1. In GOView, enter desired name such as "UpHigherInUHR" and "DownHigherInHBR" then "add field" 
2. Download the linked files by right clicking on the two saved result files: fc.go.cc.p.up.tsv and fc.go.cc.p.down.tsv.
3. Open this on Excel as "Delimited", check the box "My data has header", select and "Tab", set GO_id and GO_term columns as "Text", the rest as "General".
4. For fc.go.cc.p.down.tsv, sort data by stat.mean column (A>Z, small to large) and
5. cut and paste top 20 GO ids of interest directly into GOView.

![image.png](attachment:23a8aecd-d9af-42cd-b854-5be0f529a7f8.png)

# Alternative Pathway analysis tools and strategies!
At this point, to generate additional visualizations and gain more insight from our enrichment analysis, we can turn to two powerful functions in the clusterProfiler package: gseGO and enrichKEGG. These tools allow us to go beyond simply identifying enriched pathways and give us the ability to visualize and explore these pathways in a much more detailed way.

First, to use gseGO and enrichKEGG effectively, we need a ranked list of DE genes based on their log2 fold change values.
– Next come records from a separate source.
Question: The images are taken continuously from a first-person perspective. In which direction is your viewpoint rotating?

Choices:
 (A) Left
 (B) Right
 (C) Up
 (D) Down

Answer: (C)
This ranked list allows us to analyze and visualize enrichment based on the degree of differential expression, rather than just a binary presence or absence in a pathway.

## GSEA

In [None]:
# Create a named vector of log2 fold changes with Entrez IDs as names
ranked_genes <- setNames(DE_genes_clean$log2FoldChange, DE_genes_clean$entrez)
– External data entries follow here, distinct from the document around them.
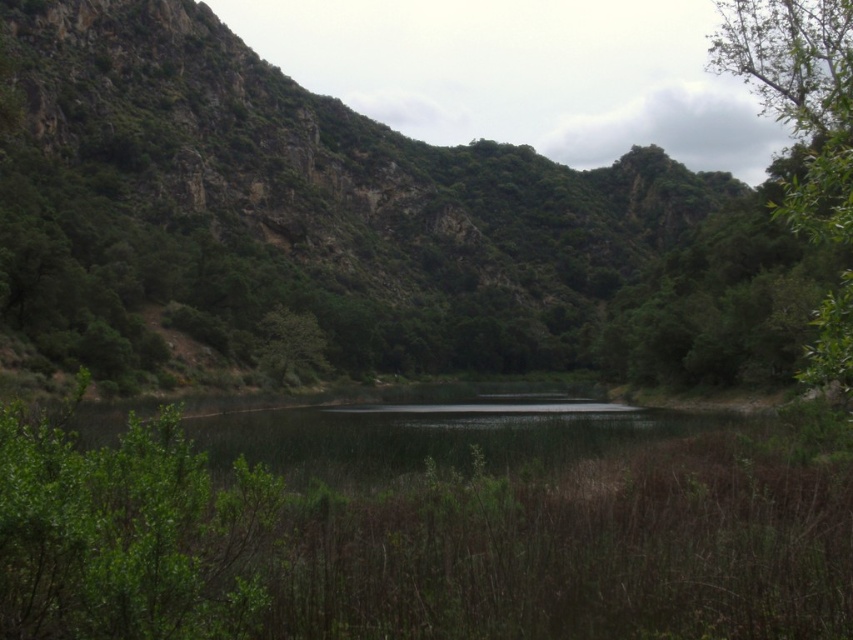 You are standing at the point with coordinates point [291,368] in the scene. You want to walk towards the point with coordinates point [727,3]. Which direction should you move relative to your current position?

To reach point [727,3] from point [291,368], you should move towards the upper left direction since point [727,3] is behind point [291,368].

You are standing at the edge of the lake in this serene landscape and notice two points marked in the image. The first point is at coordinates point (88, 572) and the second is at point (827, 161). Which of these two points is nearer to your current position?

Point (88, 572) is closer to the camera than point (827, 161), so the first point is nearer to your current position. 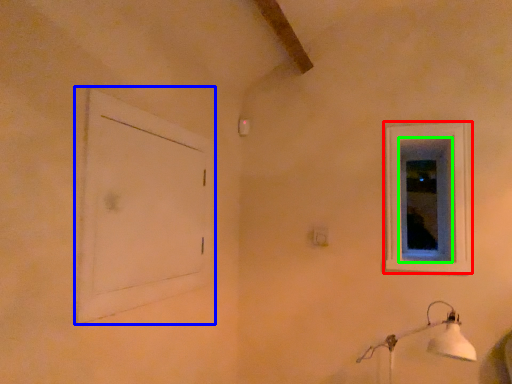 Question: Estimate the real-world distances between objects in this image. Which object is farther from window (highlighted by a red box), window frame (highlighted by a blue box) or window screen (highlighted by a green box)?

Choices:
 (A) window frame
 (B) window screen

Answer: (A)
# Sort the genes by log2 fold change
ranked_genes <- sort(ranked_genes, decreasing = TRUE)
head(ranked_genes)
length(ranked_genes) #260

# Remove duplicated gene IDs, required for gseGO()
ranked_genes <- ranked_genes[!duplicated(names(ranked_genes))]
length(ranked_genes) #258

# Remove any NA values
ranked_genes <- ranked_genes[!is.na(ranked_genes)]
length(ranked_genes) #258

# Install a package missing from the template
if (!requireNamespace("BiocManager", quietly = TRUE))
    install.packages("BiocManager", quiet = TRUE)
BiocManager::install("enrichplot", update = FALSE, ask = FALSE, quiet = TRUE)
BiocManager::install("clusterProfiler", update = FALSE, ask = FALSE, quiet = TRUE)
BiocManager::install("pathview", update = FALSE, ask = FALSE, quiet = TRUE)

# Load relevant packages
library(enrichplot)
library(clusterProfiler)
library(pathview)
library(ggnewscale)
library(ggplot2)

gsea_res <- gseGO(
  geneList = ranked_genes,       # Ranked list of genes
  OrgDb = org.Hs.eg.db,          # Specify organism database
  ont = "CC",                    # Use "BP" for Biological Process, "MF" for Molecular Function, "CC" for Cellular Component
  keyType = "ENTREZID",          # Ensure your gene IDs match the key type in OrgDb
  pvalueCutoff = 0.05,           # Set a p-value cutoff for significant pathways
  verbose = TRUE
)

#summary(gsea_res)
head(gsea_res@result, 5)


This shows the actual enrichment result table, where you’ll see columns like:
- ID: GO term ID
- Description: GO term name
- enrichmentScore, NES (normalized enrichment scores): indicating upregulated/downregulated gene sets
- pvalue, p.adjust, qvalue
- core_enrichment: core genes contributing to the enrichment

In [None]:
# Plot the enrichment plot for a specific GO term or pathway - Synapse
gsea_plot <- gseaplot2(gsea_res, geneSetID = "GO:0045202", title = "Enrichment Plot for Synapse")
ggsave("gsea_go_synapse_plot.pdf", plot=gsea_plot, width = 8, height = 8)

![image.png](attachment:2fa20f09-593c-40fd-abcf-151c9f074822.png)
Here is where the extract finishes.